= Problem details =
Among the lines below, a stretch begins at the one with "privilegio. En Madrid, por" and ends at the one with "plataforma también la". Repeat that stretch exactly, ends included.

Dataset entries
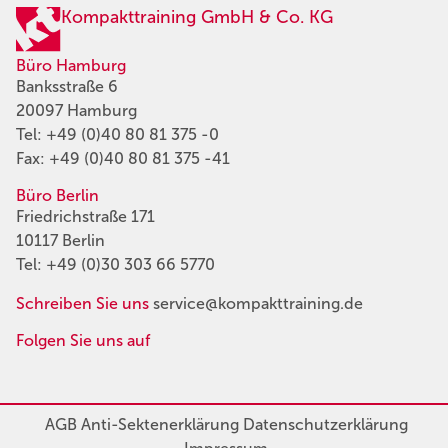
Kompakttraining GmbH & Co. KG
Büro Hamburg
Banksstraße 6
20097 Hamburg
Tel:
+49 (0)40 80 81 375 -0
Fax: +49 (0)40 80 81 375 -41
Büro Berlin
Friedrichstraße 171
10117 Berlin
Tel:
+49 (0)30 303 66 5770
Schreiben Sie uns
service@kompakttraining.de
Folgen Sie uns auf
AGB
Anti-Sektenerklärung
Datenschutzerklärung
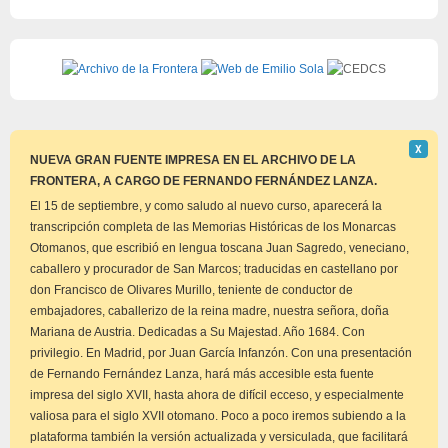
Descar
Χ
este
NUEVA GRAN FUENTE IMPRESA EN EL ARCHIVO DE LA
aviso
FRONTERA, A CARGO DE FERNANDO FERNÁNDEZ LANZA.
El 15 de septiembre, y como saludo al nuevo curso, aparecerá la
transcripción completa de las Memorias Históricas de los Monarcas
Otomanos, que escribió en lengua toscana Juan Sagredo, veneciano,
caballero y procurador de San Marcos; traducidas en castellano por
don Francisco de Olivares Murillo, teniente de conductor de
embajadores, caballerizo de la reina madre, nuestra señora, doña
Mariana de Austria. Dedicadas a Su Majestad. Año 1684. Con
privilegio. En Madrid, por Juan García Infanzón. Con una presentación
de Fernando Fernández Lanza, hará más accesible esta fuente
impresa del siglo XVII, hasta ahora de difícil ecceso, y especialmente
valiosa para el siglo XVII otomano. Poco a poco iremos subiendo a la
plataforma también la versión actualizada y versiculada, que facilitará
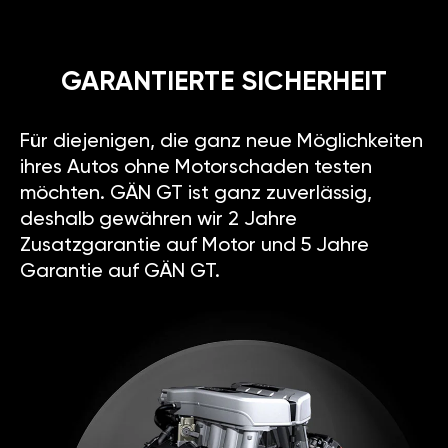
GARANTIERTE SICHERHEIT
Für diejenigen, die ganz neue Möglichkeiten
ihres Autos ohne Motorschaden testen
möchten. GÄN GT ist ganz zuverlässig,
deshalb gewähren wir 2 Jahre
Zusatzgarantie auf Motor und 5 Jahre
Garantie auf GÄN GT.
* * *
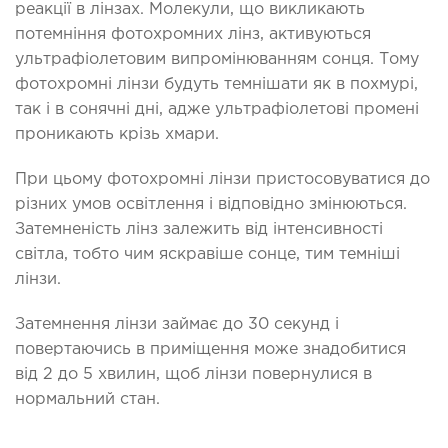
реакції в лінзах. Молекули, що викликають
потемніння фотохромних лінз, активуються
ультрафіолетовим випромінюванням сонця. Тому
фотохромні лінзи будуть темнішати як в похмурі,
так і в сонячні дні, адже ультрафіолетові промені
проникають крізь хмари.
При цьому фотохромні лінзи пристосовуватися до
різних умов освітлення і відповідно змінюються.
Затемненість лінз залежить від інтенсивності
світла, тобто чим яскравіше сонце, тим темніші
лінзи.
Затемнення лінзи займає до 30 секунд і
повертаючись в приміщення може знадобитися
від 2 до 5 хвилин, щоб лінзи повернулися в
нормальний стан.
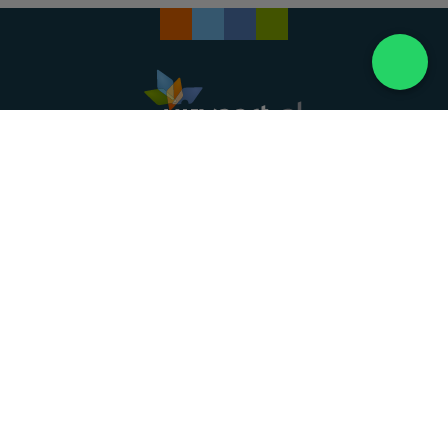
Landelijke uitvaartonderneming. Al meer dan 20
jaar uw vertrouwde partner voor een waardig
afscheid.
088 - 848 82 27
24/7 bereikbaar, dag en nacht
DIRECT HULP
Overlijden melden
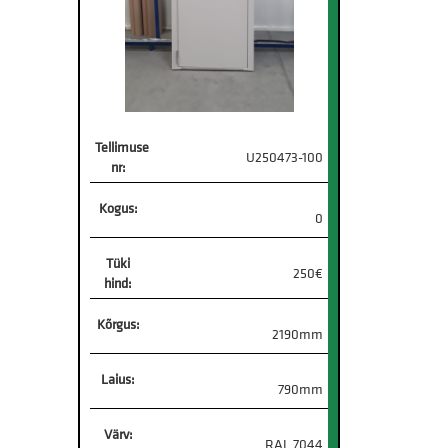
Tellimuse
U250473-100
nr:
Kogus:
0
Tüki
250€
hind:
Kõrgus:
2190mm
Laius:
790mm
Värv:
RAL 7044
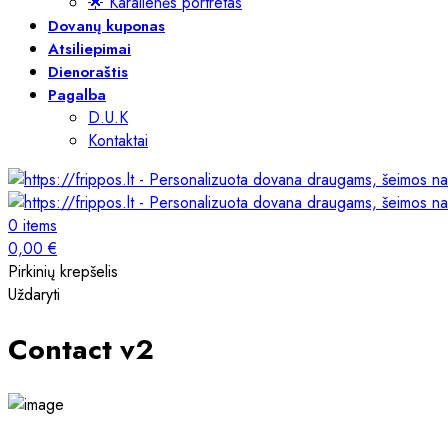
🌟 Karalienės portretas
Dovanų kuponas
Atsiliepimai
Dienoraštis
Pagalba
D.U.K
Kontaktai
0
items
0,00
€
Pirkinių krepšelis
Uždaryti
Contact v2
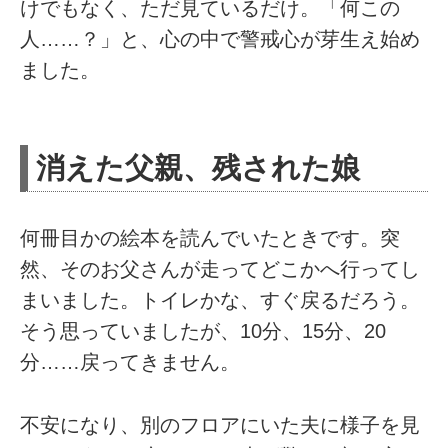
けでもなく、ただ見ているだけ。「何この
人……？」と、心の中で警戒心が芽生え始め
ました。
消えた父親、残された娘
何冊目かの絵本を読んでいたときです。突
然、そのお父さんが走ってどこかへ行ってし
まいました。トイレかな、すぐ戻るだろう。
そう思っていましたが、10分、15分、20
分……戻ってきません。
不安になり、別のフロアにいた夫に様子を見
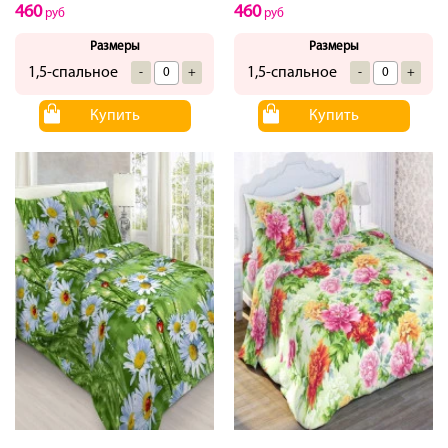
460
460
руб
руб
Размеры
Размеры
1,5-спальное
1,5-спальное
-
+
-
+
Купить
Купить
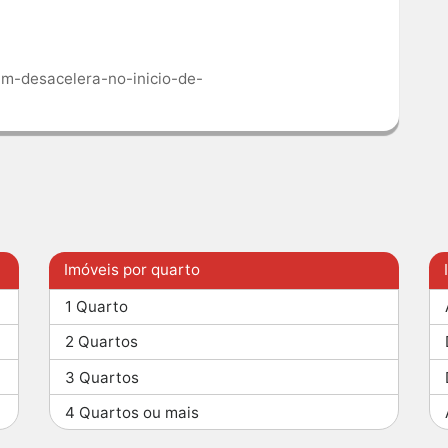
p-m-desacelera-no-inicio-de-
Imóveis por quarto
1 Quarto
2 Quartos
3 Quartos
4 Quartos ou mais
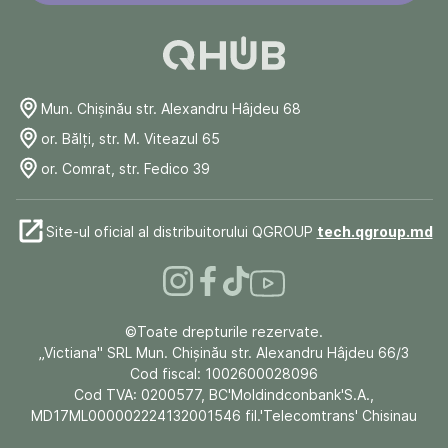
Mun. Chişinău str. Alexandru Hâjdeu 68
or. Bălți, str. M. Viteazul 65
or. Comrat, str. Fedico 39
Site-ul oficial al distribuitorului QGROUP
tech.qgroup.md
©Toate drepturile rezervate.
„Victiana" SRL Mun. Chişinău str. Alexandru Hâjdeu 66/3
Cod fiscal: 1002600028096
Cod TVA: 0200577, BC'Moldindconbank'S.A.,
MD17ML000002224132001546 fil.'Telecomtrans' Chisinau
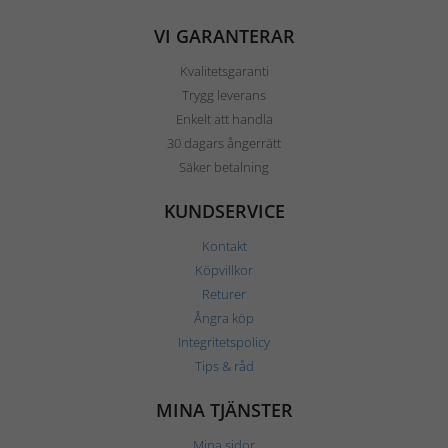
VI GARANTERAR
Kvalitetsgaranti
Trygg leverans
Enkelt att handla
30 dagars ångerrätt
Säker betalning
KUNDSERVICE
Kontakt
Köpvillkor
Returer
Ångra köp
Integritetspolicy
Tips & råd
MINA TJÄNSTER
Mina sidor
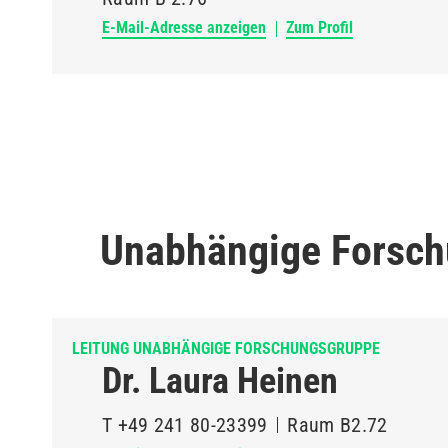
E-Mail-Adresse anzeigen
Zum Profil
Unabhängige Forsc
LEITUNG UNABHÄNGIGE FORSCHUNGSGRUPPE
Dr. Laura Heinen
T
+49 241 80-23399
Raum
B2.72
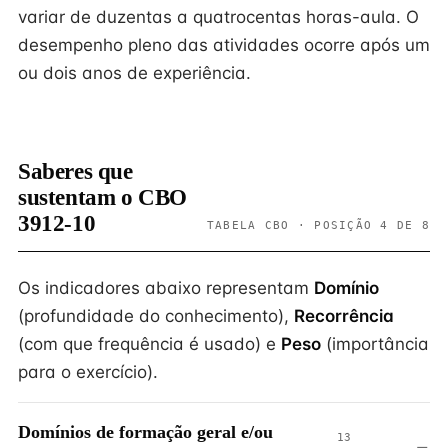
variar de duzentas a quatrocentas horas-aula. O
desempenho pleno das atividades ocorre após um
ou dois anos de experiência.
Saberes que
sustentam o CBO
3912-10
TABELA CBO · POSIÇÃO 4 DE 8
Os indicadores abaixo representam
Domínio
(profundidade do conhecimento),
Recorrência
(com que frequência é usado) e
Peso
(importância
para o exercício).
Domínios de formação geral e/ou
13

= Final answer =
privilegio. En Madrid, por Juan García Infanzón. Con una presentación
de Fernando Fernández Lanza, hará más accesible esta fuente
impresa del siglo XVII, hasta ahora de difícil ecceso, y especialmente
valiosa para el siglo XVII otomano. Poco a poco iremos subiendo a la
plataforma también la versión actualizada y versiculada, que facilitará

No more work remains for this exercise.